Absolutely. That's my biggest objection to bandit methods, but it's also the fuzziest objection, and the one least likely to appeal to hyper-analytical people. There's a strong temptation (as we can see from this article) is to treat bandit optimization as a black box that just spits out an infallible answer (i.e. as a Lazy Button).
It's the same human tendency that has led to "you should follow me on twitter" to be one of the more common n-grams on the interwebs (even though it probably never worked for more than Dustin Curtis, and likely causes a counter-intuitive backlash now).
Of course, these algorithms are cool in certain contexts where you never want to think about it again. For example, ad placement for a giant ad network running against a lot of UGC content. They remind me of neural networks like that: the post office doesn't care how the machine recognizes hand-written zip codes, just as long as they do it reliably.
But startups are all about learning, and interface design is where you have direct contact with users. I want to soak in the data. I want to hang out in people's living rooms when they're using my site. A fancy Lazy Button (great phrase) is the last thing I need.

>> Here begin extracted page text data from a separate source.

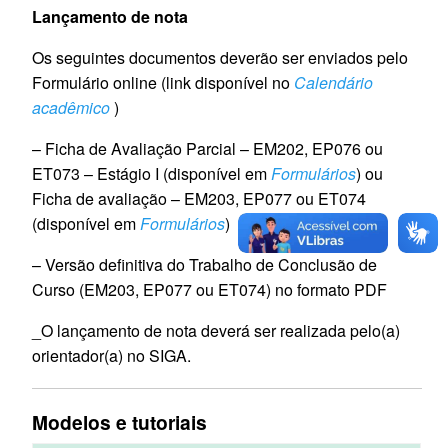
Lançamento de nota
Os seguintes documentos deverão ser enviados pelo
Formulário online (link disponível no
Calendário
acadêmico
)
– Ficha de Avaliação Parcial – EM202, EP076 ou
ET073 – Estágio I (disponível em
Formulários
) ou
Ficha de avaliação – EM203, EP077 ou ET074
(disponível em
Formulários
)
– Versão definitiva do Trabalho de Conclusão de
Curso (EM203, EP077 ou ET074) no formato PDF
_O lançamento de nota deverá ser realizada pelo(a)
orientador(a) no SIGA.
Modelos e tutoriais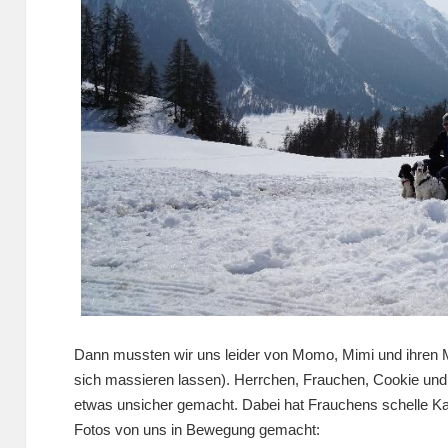
Dann mussten wir uns leider von Momo, Mimi und ihren 
sich massieren lassen). Herrchen, Frauchen, Cookie un
etwas unsicher gemacht. Dabei hat Frauchens schelle Ka
Fotos von uns in Bewegung gemacht: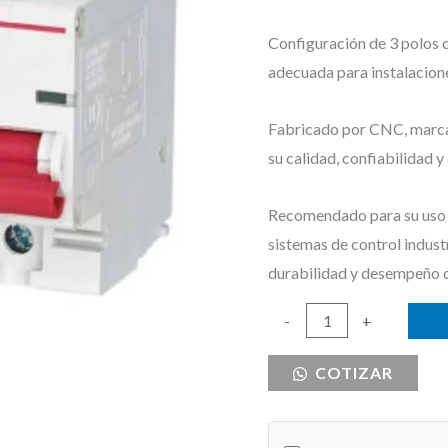
Configuración de 3 polos 
adecuada para instalacione
Fabricado por CNC, marca r
su calidad, confiabilidad 
Recomendado para su uso e
sistemas de control indust
durabilidad y desempeño 
BREAKER
-
+
DE
COTIZAR
RIEL
3X40
CNC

The A/B test just gives you the conversion rate of each option. And so does the bandit. As I understand, the only difference is that the bandit will be bugging your users with bad results less often.
Of course, the real answer to why not is "we have an A/B system and I'm not going to add bandit stuff for no benefit". But even if I were doing it from scratch, it seems more complex. The benefit of these approaches seems to be that one no longer has to think. We want to think.

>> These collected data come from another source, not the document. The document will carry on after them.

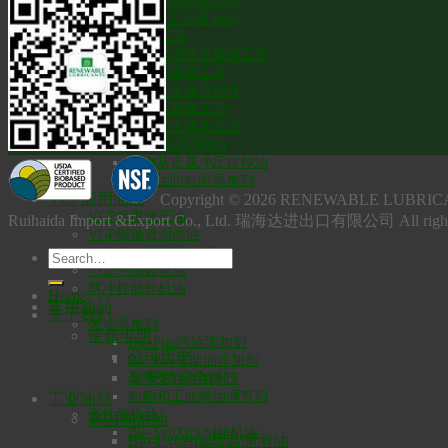
水基清洗剂
工业吸油粉
环保金属加工油
通用水溶性金属加工液
重载金属加工液
水溶性金属拉伸液
通用金属加工油
高强度金属加工油
雾化极压切削油
生物基金属冲压拉伸油
切削油防粘附添加剂
VGP船用油品
Copyright © 2026 RENEWABLE L
VGP船用液压油
Ruihaida Import &Export Co., Ltd. 瑞海达进出口有限公司 All righ
VGP艉轴管润滑油
VGP钢丝绳润滑油/脂
VGP环保齿轮油
两冲程舷外机油
Home
车用油品
关于我们
燃油添加剂
使命申明
Bio-Plus汽油添加剂
公司历史
Bio-Power柴油添加剂
瑞安勃安全科技
冬季柴油添加剂
船舶和工业燃油调节剂
工业油品
高性能机油
高温润滑油
Bio-SynXtra SHP机油
Bio-Extreme高温润滑油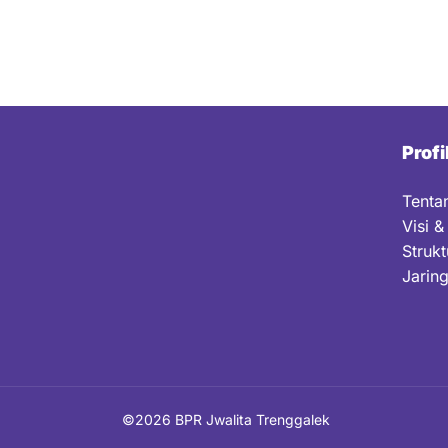
Profi
Tenta
Visi &
Strukt
Jarin
©2026 BPR Jwalita Trenggalek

No, because the assumptions that underpin many statistical techniques are violated when you're not assigning people to cohorts consistently, and at random.
The standard confidence tests -- t-tests, G-tests, chi-squared tests, etc. -- based on distributions of independent, identically distributed (iid) data.
I'd have to think about it more, but I believe that btilly's examples are also the most intuitive reasons why independence matters. If your data is time-dependent, then assigning users to cohorts based on past performance lets the time dependency dominate. There may be other good examples.